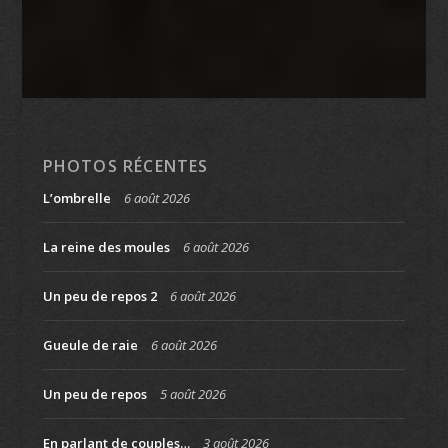
PHOTOS RÉCENTES
L’ombrelle
6 août 2026
La reine des moules
6 août 2026
Un peu de repos 2
6 août 2026
Gueule de raie
6 août 2026
Un peu de repos
5 août 2026
En parlant de couples…
3 août 2026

***

# About this task
Restate exactly each line of the data from the one bearing "La reine des moules" to the end, and add nothing.

# Exercise answer
La reine des moules
6 août 2026
Un peu de repos 2
6 août 2026
Gueule de raie
6 août 2026
Un peu de repos
5 août 2026
En parlant de couples…
3 août 2026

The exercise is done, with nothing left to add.